* **Information given**
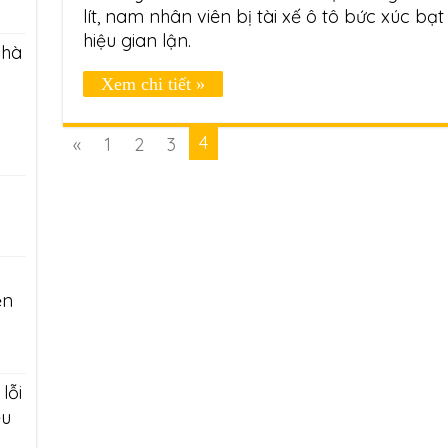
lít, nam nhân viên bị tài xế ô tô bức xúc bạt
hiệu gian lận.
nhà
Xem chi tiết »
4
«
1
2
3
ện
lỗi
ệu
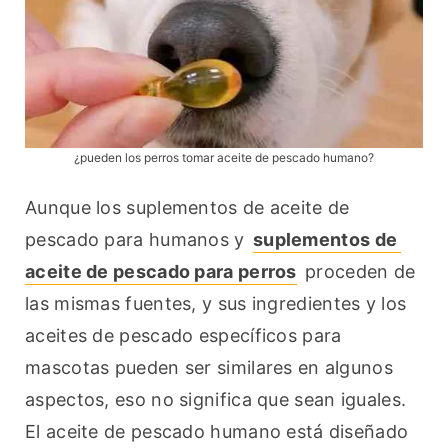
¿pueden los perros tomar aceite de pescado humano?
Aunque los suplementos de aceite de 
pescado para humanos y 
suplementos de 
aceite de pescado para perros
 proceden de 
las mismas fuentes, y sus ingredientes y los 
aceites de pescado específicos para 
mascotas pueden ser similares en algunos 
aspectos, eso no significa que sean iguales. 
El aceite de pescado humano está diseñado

...

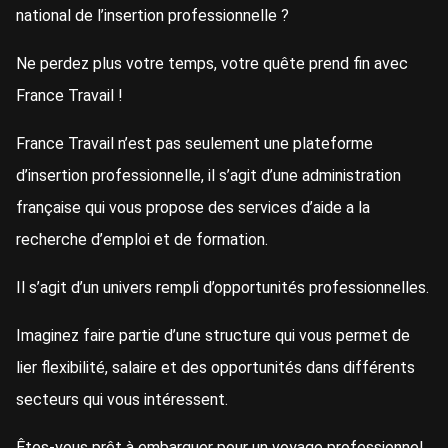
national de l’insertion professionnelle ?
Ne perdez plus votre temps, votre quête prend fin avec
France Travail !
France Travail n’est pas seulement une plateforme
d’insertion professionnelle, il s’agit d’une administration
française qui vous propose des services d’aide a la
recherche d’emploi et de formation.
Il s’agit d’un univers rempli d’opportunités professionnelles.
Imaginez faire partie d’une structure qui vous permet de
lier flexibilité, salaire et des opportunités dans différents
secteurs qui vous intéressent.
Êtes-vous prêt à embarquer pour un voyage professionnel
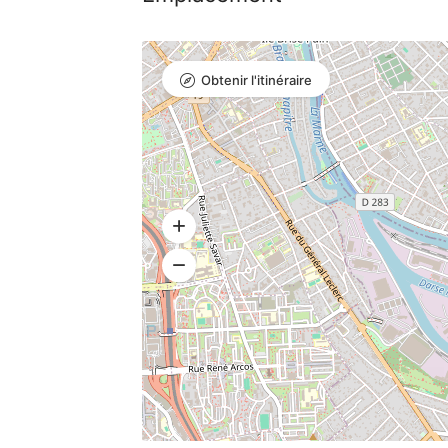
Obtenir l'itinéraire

* **Problem to work on**
Give only the lines from the one holding "las mismas fuentes, y sus ingredientes y los" through the one holding "El aceite de pescado humano está diseñado", each restated exactly as it appears above.

* **Result below**
las mismas fuentes, y sus ingredientes y los 
aceites de pescado específicos para 
mascotas pueden ser similares en algunos 
aspectos, eso no significa que sean iguales. 
El aceite de pescado humano está diseñado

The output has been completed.